The retail sector is one of the most dynamic sectors of the Indian economy and in a sense, acts as one of the key performance indicators for the economy. It has also faced a fair bit of disruption—with the advent of organized retail and the now omnipresent e-commerce channels. All of this had impacted the neighbourhood kirana stores and local traders. Demonetization and goods services tax (GST) also had immediate repercussions on the traders’ community. Add to this the discerning and value-conscious Indian consumer, and the traders’ hands were full.

Some of the key asks by the traders in the run-up to the Union Budget 2020 were mostly around rationalisation of GST rates on various products, introduction of tax refund policy for foreign customers, relaxation for compliance to GST provisions by reducing the number and increased timelines for filing of tax returns, relaxation of merchant discount rates for fuelling digital payments, lowering personal tax rates to increase disposable income and increasing employment for developing the market.

In her maiden budget speech, the new finance minister seems to have laid out a somewhat attractive spread for traders in general with increased focus on spending and infrastructure. This will in turn, hopefully, spur consumption (a key demand in the run-up to Union Budget 2019-20), even as no major tax rate cuts for individuals have been announced. Also, waiver of merchant discount rates on both customers and traders for use of digital payment modes will further aid in improving retailing margins for the traders as well as enhancing ease for customers.

A significant budget announcements for traders is the fulfilment of the poll promise of extending the pension scheme announced in the interim budget to retail traders and shopkeepers. The new Pradhan Mantri Karam Yogi Maandhan scheme proposes to cover about three crore retail traders and small shopkeepers whose annual turnover is less than 1.5 crore with an easy Aadhaar linked self-declaration based enrolment process.

The government has already made it clear that GST rate cuts and rationalization beyond the two dominant slabs of 12% and 18% cannot be forthcoming very soon, but there was ample focus on simplification of GST administration in the budget. While a simplified single monthly return is being rolled out, the finance minister also announced a quarterly return for taxpayers with an annual turnover below 5 crore and a single tax ledger which would help to ease the compliance burden on traders.

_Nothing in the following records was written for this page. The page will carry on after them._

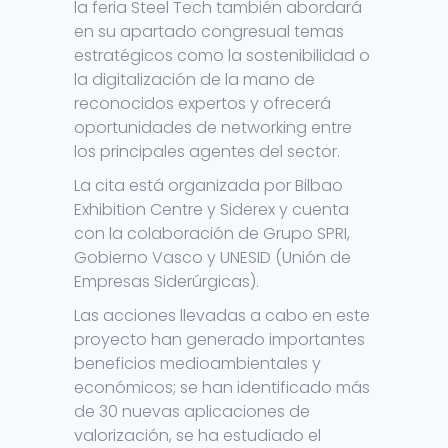
la feria Steel Tech también abordará
en su apartado congresual temas
estratégicos como la sostenibilidad o
la digitalización de la mano de
reconocidos expertos y ofrecerá
oportunidades de networking entre
los principales agentes del sector.
La cita está organizada por Bilbao
Exhibition Centre y Siderex y cuenta
con la colaboración de Grupo SPRI,
Gobierno Vasco y UNESID (Unión de
Empresas Siderúrgicas).
Las acciones llevadas a cabo en este
proyecto han generado importantes
beneficios medioambientales y
económicos; se han identificado más
de 30 nuevas aplicaciones de
valorización, se ha estudiado el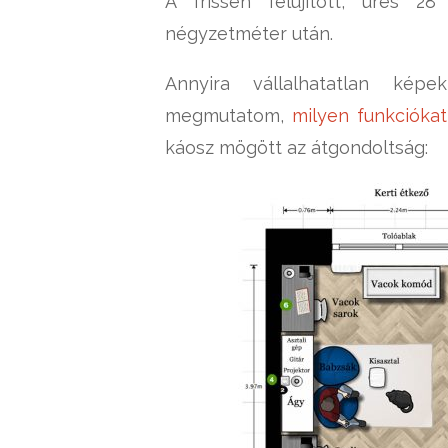
A frissen felújított, üres 
négyzetméter után.
Annyira vállalhatatlan kép
megmutatom,
milyen funkciókat
káosz mögött az átgondoltság: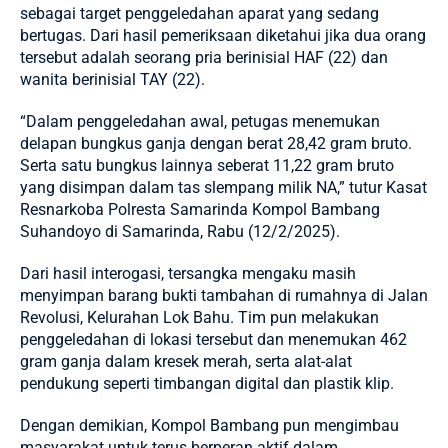
sebagai target penggeledahan aparat yang sedang
bertugas. Dari hasil pemeriksaan diketahui jika dua orang
tersebut adalah seorang pria berinisial HAF (22) dan
wanita berinisial TAY (22).
“Dalam penggeledahan awal, petugas menemukan
delapan bungkus ganja dengan berat 28,42 gram bruto.
Serta satu bungkus lainnya seberat 11,22 gram bruto
yang disimpan dalam tas slempang milik NA,” tutur Kasat
Resnarkoba Polresta Samarinda Kompol Bambang
Suhandoyo di Samarinda, Rabu (12/2/2025).
Dari hasil interogasi, tersangka mengaku masih
menyimpan barang bukti tambahan di rumahnya di Jalan
Revolusi, Kelurahan Lok Bahu. Tim pun melakukan
penggeledahan di lokasi tersebut dan menemukan 462
gram ganja dalam kresek merah, serta alat-alat
pendukung seperti timbangan digital dan plastik klip.
Dengan demikian, Kompol Bambang pun mengimbau
masyarakat untuk terus berperan aktif dalam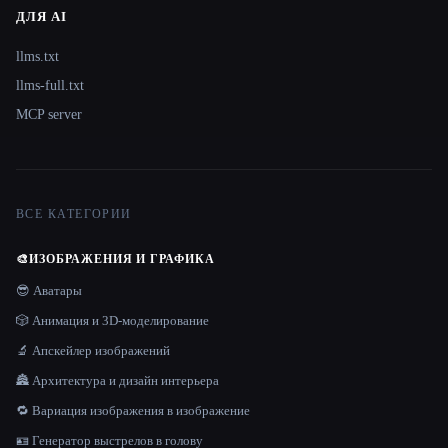
ДЛЯ AI
llms.txt
llms-full.txt
MCP server
ВСЕ КАТЕГОРИИ
🎨
ИЗОБРАЖЕНИЯ И ГРАФИКА
😎 Аватары
🎲 Анимация и 3D-моделирование
🔬 Апскейлер изображений
🏯 Архитектура и дизайн интерьера
🔁 Вариация изображения в изображение
🪪 Генератор выстрелов в голову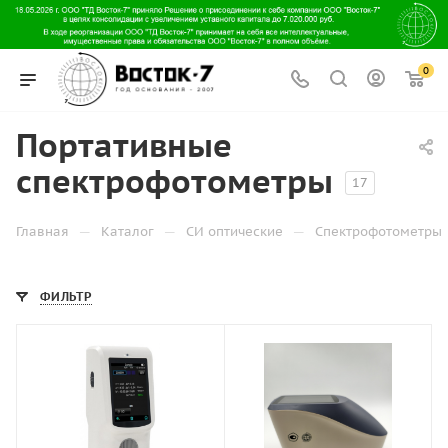
0
Портативные
спектрофотометры
17
—
—
—
Главная
Каталог
СИ оптические
Спектрофотометры
ФИЛЬТР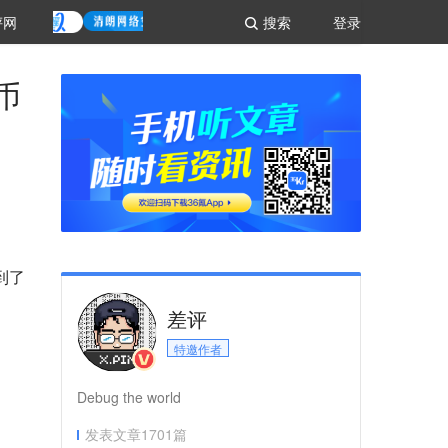
评网
搜索
登录
币
到了
差评
特邀作者
Debug the world
发表文章
1701
篇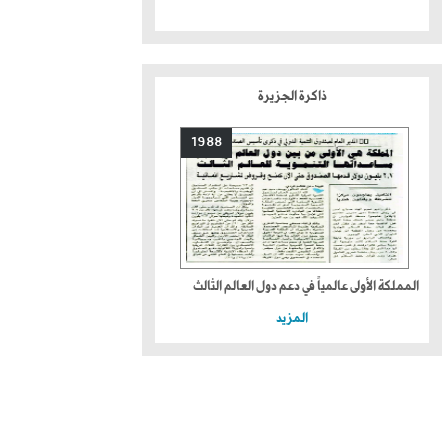
ذاكرة الجزيرة
1988
المملكة الأولى عالمياً في دعم دول العالم الثالث
المزيد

While all of the above augur well for the small trader, the presence of organized retail and potential foreign direct investment (FDI) competitor continues in the same way. The government with its policy actions seems to indicate that both these channels must continue to exist and find a way of working together in a complementary fashion. It has indicated that foreign capital is essential for New India, whether through relaxation of sourcing norms for single-brand retail along with increase of FDI limits in various sectors and announcement of incentives to foreign manufacturers for mega manufacturing plants set-up in India.

The government has done its bit by accepting many of the demands of traders and has set the country on a growth path which is not possible without globalization and digital transition; hence it is now up to the offline trader community to rise to the challenges and offer an innovative retail experience that is far superior to what the screen of a smartphone or laptop can offer.

Vivek Gupta is partner and national head, M&A/PE tax, and Kanika Goel is associate director, M&A tax, KPMG in India.